Sunday, September 20, 2020

Breaking Judicial Norms: A History

 


A Democratic Senate pattern, from Bork to the filibuster rule.


Senate Minority Leader Chuck Schumer is widely reported to have told his Democratic colleagues on Saturday that “nothing is off the table for next year” if Republicans confirm a Supreme Court nominee in this Congress. He means this as a threat that Democrats will break the filibuster and pack the Court with more Justices in 2021 if they take control of the Senate in November’s election.

So what else is new? Democrats have a long history of breaking procedural norms on judges. While packing the Court would be their most radical decision to date, it would fit their escalating pattern. Let’s review the modern historical lowlights to see which party has really been the political norm-breaker:

• The Bork assault. When Ronald Reagan selected Robert Bork in 1987, the judge was among the most qualified ever nominated. No less than Joe Biden had previously said he might have to vote to confirm him. Then Ted Kennedy issued his demagogic assault from the Senate floor, complete with lies about women “forced into back-alley abortions” and blacks who would have to “sit at segregated lunch counters.” Democrats and the press then unleashed an unprecedented political assault.

Previous nominees who had failed in the Senate were suspected of corruption (Abe Fortas) or thought unqualified (Harrold Carswell). Bork was defeated because of distortions about his jurisprudence. This began the modern era of hyper-politicized judicial nominations, though for the Supreme Court it has largely been a one-way partisan street.

No Democratic nominee has been borked, to use the name that became a verb. Even Justice Sonia Sotomayor, whose left-wing legal views were obvious upon her nomination, received a respectful GOP hearing and was confirmed 68-31 with nine GOP votes. Justice Ruth Bader Ginsburg was confirmed 96-3, Stephen Breyer 87-9, and Elena Kagan 63-37.

Democrats, meanwhile, have escalated to character assassination. Clarence Thomas was unfairly smeared on the eve of a Senate vote and barely confirmed. Democrats accused Samuel Alito of racism and sexism for belonging decades earlier to an obscure Princeton alumni group.

Democrats promoted the uncorroborated claims of women accusers against Brett Kavanaugh from his high school and college years. Sen. Sheldon Whitehouse undertook a deep dive into Justice Kavanaugh’s high-school yearbook. This treatment has become the real Democratic Party “norm.”

• Filibustering appellate nominees. It’s mostly forgotten now, but in George W. Bush’s first term Senate Democrats pioneered the use of the filibuster to block nominees to the circuit courts. That was also unprecedented.

Miguel Estrada was left hanging for 28 months before he withdrew, though he had support from 55 Senators.
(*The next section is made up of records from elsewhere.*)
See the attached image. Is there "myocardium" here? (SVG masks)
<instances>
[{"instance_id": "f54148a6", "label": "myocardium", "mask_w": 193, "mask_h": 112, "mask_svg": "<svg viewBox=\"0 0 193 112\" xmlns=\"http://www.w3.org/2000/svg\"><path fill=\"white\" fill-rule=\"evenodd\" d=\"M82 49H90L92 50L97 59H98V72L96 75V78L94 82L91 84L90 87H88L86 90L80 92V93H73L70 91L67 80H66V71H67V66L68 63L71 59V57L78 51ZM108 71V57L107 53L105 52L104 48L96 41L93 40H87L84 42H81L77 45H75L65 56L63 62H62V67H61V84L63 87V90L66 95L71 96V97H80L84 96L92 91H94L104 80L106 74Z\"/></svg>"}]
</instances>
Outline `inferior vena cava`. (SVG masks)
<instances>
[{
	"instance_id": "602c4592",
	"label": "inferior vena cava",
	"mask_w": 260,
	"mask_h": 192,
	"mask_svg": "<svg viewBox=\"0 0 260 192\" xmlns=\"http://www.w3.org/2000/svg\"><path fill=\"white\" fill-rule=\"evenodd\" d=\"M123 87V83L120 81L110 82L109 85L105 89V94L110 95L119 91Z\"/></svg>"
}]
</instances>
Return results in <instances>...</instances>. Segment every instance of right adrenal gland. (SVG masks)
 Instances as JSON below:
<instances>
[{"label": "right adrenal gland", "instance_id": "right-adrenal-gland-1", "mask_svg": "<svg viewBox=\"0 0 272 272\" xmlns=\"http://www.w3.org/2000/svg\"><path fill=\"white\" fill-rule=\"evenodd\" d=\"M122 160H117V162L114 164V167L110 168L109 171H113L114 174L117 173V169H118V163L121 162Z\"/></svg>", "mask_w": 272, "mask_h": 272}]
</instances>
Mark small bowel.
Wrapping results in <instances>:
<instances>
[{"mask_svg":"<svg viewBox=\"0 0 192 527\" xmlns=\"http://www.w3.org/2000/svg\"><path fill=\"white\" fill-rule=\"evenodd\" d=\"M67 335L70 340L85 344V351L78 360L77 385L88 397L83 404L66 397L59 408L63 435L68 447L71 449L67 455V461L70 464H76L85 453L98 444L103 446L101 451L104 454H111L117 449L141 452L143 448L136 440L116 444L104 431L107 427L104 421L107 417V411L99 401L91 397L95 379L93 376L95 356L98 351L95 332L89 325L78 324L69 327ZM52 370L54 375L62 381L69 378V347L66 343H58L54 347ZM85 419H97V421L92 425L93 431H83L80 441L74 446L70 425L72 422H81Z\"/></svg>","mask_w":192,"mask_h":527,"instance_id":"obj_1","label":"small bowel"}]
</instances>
A 2001 Judiciary Committee memo to Sen. Dick Durbin was candid in urging opposition to Mr. Estrada because “he is Latino” and couldn’t be allowed to reach the D.C. Circuit Court of Appeals lest he later become a candidate for the Supreme Court.
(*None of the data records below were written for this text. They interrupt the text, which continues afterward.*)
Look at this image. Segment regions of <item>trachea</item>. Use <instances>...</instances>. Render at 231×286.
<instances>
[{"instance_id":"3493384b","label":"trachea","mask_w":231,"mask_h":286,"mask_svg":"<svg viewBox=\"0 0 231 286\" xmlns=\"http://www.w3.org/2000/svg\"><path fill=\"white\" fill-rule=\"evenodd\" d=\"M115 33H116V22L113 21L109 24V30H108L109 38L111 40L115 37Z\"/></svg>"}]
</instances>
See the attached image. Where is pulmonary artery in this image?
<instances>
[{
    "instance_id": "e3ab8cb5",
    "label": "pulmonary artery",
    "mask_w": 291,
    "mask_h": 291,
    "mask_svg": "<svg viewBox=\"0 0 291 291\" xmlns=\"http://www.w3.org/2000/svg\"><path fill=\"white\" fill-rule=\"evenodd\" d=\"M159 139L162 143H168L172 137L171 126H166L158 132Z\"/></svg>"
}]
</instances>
Democrats also filibustered or otherwise blocked appellate nominees Priscilla Owen, Janice Rogers Brown, Charles Pickering Sr., Henry Saad, Carolyn Kuhl, William Pryor, David McKeague, Richard Griffin and William Myers, among others.

This violation of norms was stopped only after the GOP regained the majority and threatened to change Senate rules. A handful of Senators in both parties then negotiated a deal to vote for nominees except in “extraordinary circumstances.” Republicans did not unilaterally break the filibuster for judicial nominees.

• Breaking the filibuster for appellate nominees. That norm-breaker was executed by Democrats in 2013, led by then Majority Leader Harry Reid with the enthusiastic support of Barack Obama. Democrats rewrote Senate rules in mid-Congress, on a party-line vote, to add three seats to the D.C. Circuit. The goal was to stack that court with liberals who would rubber stamp Mr. Obama’s “pen” and “phone” regulatory diktats.

Those liberals have done that numerous times, while sometimes blocking President Trump’s deregulatory rule-makings. But the political cost has been high, as we warned at the time. Harry Reid’s precedent allowed GOP leader Mitch McConnell to do the same when Democrats tried to filibuster Neil Gorsuch. The GOP majority can now confirm Mr. Trump’s next nominee with 51 votes.